The stone tomb, enclosed by a metalwork screen, lay covered in fresh flowers. A striking white marble statue of Maa Anandamayi stood beyond it, gleaming in the alcove. A frail elderly woman in a white cotton sari moved silently around the tomb, carefully placing and rearranging flowers.
From where we sat, both the tomb and statue seemed far away, almost as if I looked at them through a telescope. I watched the old woman, then noticed another emerge, followed by a tall man. The women pointed and gestured, apparently instructing him about maintenance on a ceiling beam. They seemed distant, like actors on a faraway stage, their gestures clear but their expressions hidden.

I sat with these impressions, distracted by the blaring horns outside the gate and the whirring of electric fans. My mind churned with everyday clutter until my eyes grew tired. I closed them, and silence descended. For a moment, I heard nothing—no traffic, no fans, only a phrase forming quietly within: “The being that one is.”
When I opened my eyes, the white marble statue of Maa Anandamayi had transformed.
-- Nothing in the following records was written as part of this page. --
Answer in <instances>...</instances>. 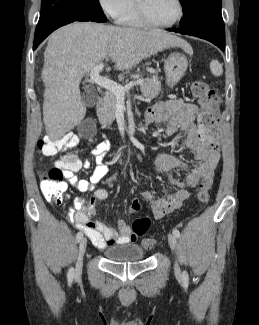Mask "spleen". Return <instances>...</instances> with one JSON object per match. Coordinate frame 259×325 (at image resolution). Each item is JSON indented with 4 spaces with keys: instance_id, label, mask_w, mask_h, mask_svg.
Masks as SVG:
<instances>
[{
    "instance_id": "spleen-1",
    "label": "spleen",
    "mask_w": 259,
    "mask_h": 325,
    "mask_svg": "<svg viewBox=\"0 0 259 325\" xmlns=\"http://www.w3.org/2000/svg\"><path fill=\"white\" fill-rule=\"evenodd\" d=\"M210 70L214 76H221L223 74L222 65L217 60L210 62Z\"/></svg>"
}]
</instances>
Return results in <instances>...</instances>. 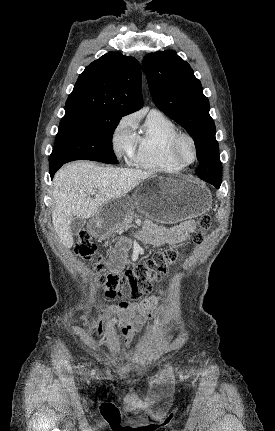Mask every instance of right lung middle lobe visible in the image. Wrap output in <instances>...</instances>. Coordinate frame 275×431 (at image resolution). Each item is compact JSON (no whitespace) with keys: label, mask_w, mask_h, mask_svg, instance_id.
<instances>
[{"label":"right lung middle lobe","mask_w":275,"mask_h":431,"mask_svg":"<svg viewBox=\"0 0 275 431\" xmlns=\"http://www.w3.org/2000/svg\"><path fill=\"white\" fill-rule=\"evenodd\" d=\"M121 116L110 114L65 115L59 125L50 165L74 160H93L113 164L112 135Z\"/></svg>","instance_id":"dd1d6c3e"}]
</instances>
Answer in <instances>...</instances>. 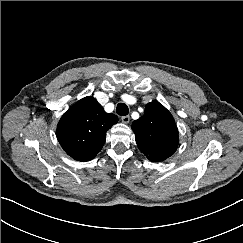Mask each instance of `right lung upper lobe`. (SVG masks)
Segmentation results:
<instances>
[{"label":"right lung upper lobe","instance_id":"obj_1","mask_svg":"<svg viewBox=\"0 0 243 243\" xmlns=\"http://www.w3.org/2000/svg\"><path fill=\"white\" fill-rule=\"evenodd\" d=\"M118 117L106 113L97 100L88 96L71 106L57 126V139L64 151L79 161H89L99 153L106 132Z\"/></svg>","mask_w":243,"mask_h":243}]
</instances>
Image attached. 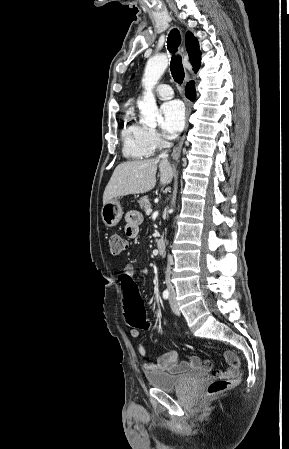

Though still distant, her features sharpened into vivid detail—her eyes alive, her cheeks and forehead glowing, her mouth softened into the suggestion of a smile. Her presence felt near and undeniable, like the full moon shining in the night sky.
Writers often speak of the “power of presence” at ashrams where the teacher has left the body. Today, in a new and deeply personal way, I experienced that enduring presence at Maa Anandamayi’s Samadhi in Kankhal, Haridwar.